In Table 2, Y ₃ (Al, Gd) ₅ O ₁₂ : Ce ³⁺ (YAG) phosphor powder is used in Table 2, and in Table 3, (Ca, Sr) ₂ Si ₅ N ₈ : Eu ²⁺ (SCASN) phosphor powder, and in Table 4, a predetermined amount of α-SiAlON: Eu ²⁺ (α-SiAlON) phosphor powder was mixed to obtain a mixed powder. The mixed powder was pressure-molded with a mold to prepare a cylindrical preform with a diameter of 1 cm. By processing the sintered body obtained by firing the preform at a temperature shown in the table, a wavelength conversion member having a 1.2 mm square and a thickness of 0.2 mm was obtained. The obtained wavelength conversion member was placed on an LED chip having an emission wavelength of 445 nm, energized at 700 mA, and continuously irradiated for 100 hours in an integrating sphere. The emission spectrum was obtained by measuring the energy distribution spectrum of light emitted from the upper surface of the wavelength conversion member using a general-purpose emission spectrum measuring device. The total luminous flux value was calculated by multiplying the obtained emission spectrum by the standard relative luminous sensitivity.

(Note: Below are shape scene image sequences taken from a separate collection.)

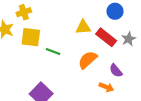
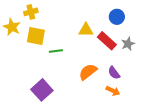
green line: (53, 52) -> (56, 51), turned -32
orange semicircle: (88, 60) -> (88, 72), moved
orange arrow: (106, 87) -> (113, 91), moved

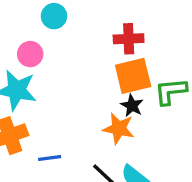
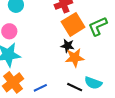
black star: (132, 106) -> (68, 46), moved

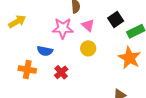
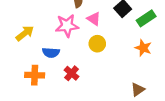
yellow arrow: (17, 22) -> (25, 33), moved
orange star: (130, 58) -> (143, 48), size x0.7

The total luminous flux value was calculated before irradiation and after irradiation for 100 hours. The change rate of the total luminous flux value is expressed as a value (%) obtained by dividing the total luminous flux value after irradiation for 100 hours by the total luminous flux value before irradiation and multiplying by 100, and is shown in Tables 2 to 4.

  As is apparent from Tables 2 to 4, the total light flux values of the wavelength conversion members of the examples hardly decreased even after 100 hours of excitation light irradiation. On the other hand, in the wavelength conversion member of the comparative example, the total luminous flux value greatly decreased after 100 hours of excitation light irradiation.

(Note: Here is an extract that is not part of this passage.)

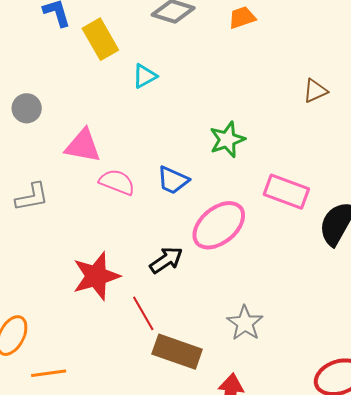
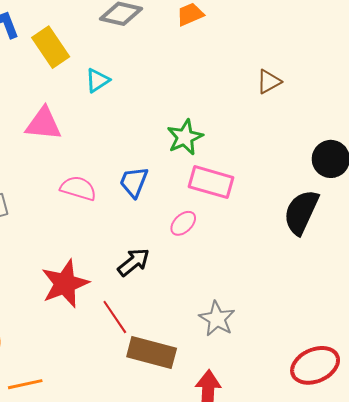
pink triangle: (83, 146) -> (43, 124), moved
blue trapezoid: (173, 180) -> (134, 182), turned 92
pink rectangle: (286, 192) -> (211, 182), moved
pink ellipse: (219, 225) -> (183, 223), size x0.5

  The wavelength conversion member of the present invention is suitable as a structural member for general illumination such as white LEDs and special illumination (for example, a projector light source and a headlamp light source of an automobile).

DESCRIPTION OF SYMBOLS 1 Light emitting device 2 Wavelength conversion member 3 Light source

Claims (8)

(A) As a glass composition, a mixed powder containing a glass powder containing an alkali metal element and at least one polyvalent element selected from Ce, As and Mo ; and (b) an inorganic phosphor powder. A wavelength conversion member comprising a bonded body. _2. The wavelength conversion member according to claim 1, wherein the glass powder contains 0.1 to 35% of Li ₂ O + Na ₂ O + K ₂ O in mol% in terms of the following oxide. The glass powder, as represented by mol% terms of _{oxide, CeO 2 + As 2 O 3} + MoO 2 + wavelength converting member according to claim 1 or 2 WO 3, characterized in that it contains 0.001 to 10%. The glass powder, as represented by mol% terms of _{oxide, SiO 2 30~80%, B 2} O 3 1~40%, Li 2 O + Na 2 O + K 2 O 0.1~35%, MgO + CaO + SrO + BaO 0.1~45 %, _{and, CeO 2 + as 2 O 3} + MoO 2 + wavelength converting member according to any one of claims 1 to 3, WO 3, characterized in that it contains 0.001 to 10%. The glass powder, as represented by mol% terms of _{oxide, SiO 2 30~80%, B 2} O 3 1~55%, Li 2 O 0~20%, Na 2 O 0~25%, K 2 O 0 _{~25%, Li 2 O + Na} 2 O + K 2 O 0.1~35%, _and, according to claim 1-4, characterized in that it contains _{CeO 2 + as 2 O 3 +} MoO 2 + WO 3 0.001~10% The wavelength conversion member as described in any one. The inorganic phosphor powder is at least one selected from a nitride phosphor, an oxynitride phosphor, an oxide phosphor, a sulfide phosphor, an oxysulfide phosphor, a halide phosphor, and an aluminate phosphor. It is a seed | species, The wavelength conversion member as described in any one of Claims 1-5 characterized by the above-mentioned. As a glass composition, the inorganic phosphor powder is dispersed in a matrix composed of a sintered body of glass powder containing an alkali metal element and at least one polyvalent element selected from Ce, As and Mo. A characteristic wavelength conversion member. Wavelength conversion member according to claim 6 or 7, and, the light emitting device characterized by including a light source for irradiating excitation light on the wavelength conversion member.